Ses sculptures, comme des colliers de verre géants, respirent la joie. Visite dans l'atelier qui abrite sa fondation.
Turquoise, son écharpe lui éclaire le visage en ce matin gris. Décidément, Jean-Michel Othoniel sait jouer des couleurs et des effets de lumière. L’artiste ne cache pas son plaisir à faire visiter l’atelier de Montreuil, près de Paris, qu’il a investi il y a quatre ans et entièrement rénové.
La belle structure industrielle du début du XXe siècle est aussi un lieu de partage et d’ébullition créative (justement nommée La Solfatara, comme le volcan), puisqu’elle accueille non seulement les monumentales œuvres de verre de Jean-Michel Othoniel, mais aussi les céramiques et bronzes de son compagnon, l’artiste Johan Creten, ainsi que, via leur fondation, d’autres créateurs en résidence et de nombreuses visites d’écoliers. «Mon rapport à la beauté relève du politique, soutient le sculpteur qui travaille beaucoup dans l’espace public. Il est de notre responsabilité d’artistes de descendre dans la rue et d’y donner à voir de l’espoir. Les enfants qui passent doivent pouvoir se dire: «La vie, c’est peut-être aussi l’élégance et la poésie.»

Je vois au mur de magnifiques fleurs de la passion de verre!
Elles sont symboliques de la passion du Christ. J’adore les fleurs et j’ai d’ailleurs publié, il y a quelques années, un herbier des fleurs repérées sur les œuvres du Louvre. Ma préférée est la pivoine (photo), si émouvante à toutes les étapes de sa floraison.
Son nuancier est aussi subtil que celui des perles de vos oeuvres…
Le verre est souvent teinté de poudre de pierres précieuses, comme l’améthyste ou l’obsidienne (photo).

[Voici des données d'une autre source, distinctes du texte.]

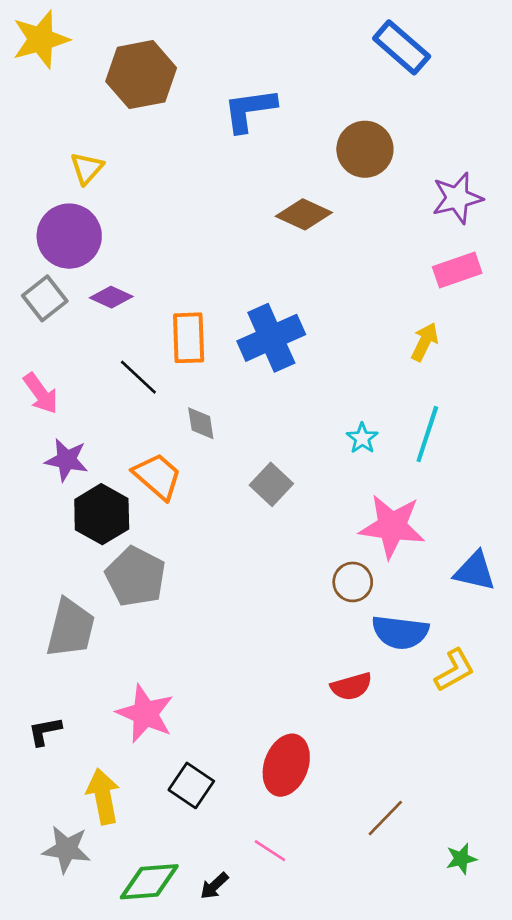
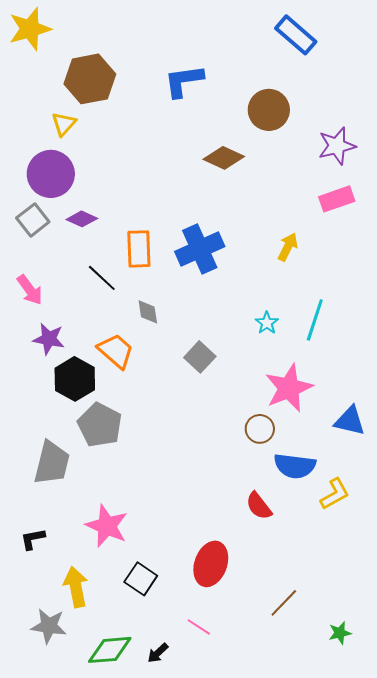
brown hexagon: (141, 75) -> (90, 79), moved
yellow arrow: (425, 342) -> (288, 247), moved
pink star: (392, 526) -> (289, 388), turned -30
red semicircle: (351, 686) -> (259, 506), turned 68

J’adore aussi la scintillance du mica, un minéral très prisé en verrerie.


Depuis l’été, vous avez investi Avignon, avec 260 oeuvres!

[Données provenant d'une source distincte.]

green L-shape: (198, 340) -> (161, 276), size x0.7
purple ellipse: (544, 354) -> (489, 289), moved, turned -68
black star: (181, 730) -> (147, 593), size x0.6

Oui, elles jalonnent la ville, en dialogue avec les lieux historiques, comme cette «porte des Navigateurs» (photo), inspirée des croix votives. «Cosmos ou les fantômes de l’amour» est la plus ambitieuse de mes expositions.
Et votre oeuvre la plus monumentale?
Je dirais la «Grande vague», «Big Wave» (photo), en briques de verre vertes aux reflets dorés, inspirée du tsunami au Japon. Il faut un mois pour la démonter, un autre pour la monter ailleurs. Ce travail est d’ailleurs vécu comme une performance publique.


Vous êtes originaire de Saint-Etienne, un souvenir dans cette ville?
J’y adore le MAMC (photo), le Musée d’art moderne et contemporain. C’est là qu’enfant, en visite scolaire les mercredis, j’ai réalisé que je voulais être artiste. Voilà sans doute pourquoi je crois tant à la transmission et que nous avons tenu à la Fondation Othoniel-Creten, pour donner leur chance à de jeunes talents.
Vous êtes artiste, pas souffleur de verre…
Effectivement! Je travaille avec des artisans extraordinaires, souvent en Inde ou, évidemment, à Murano. Mais pour les formes les plus extravagantes, mon plus précieux complice est le Bâlois Matteo Gonet (photo).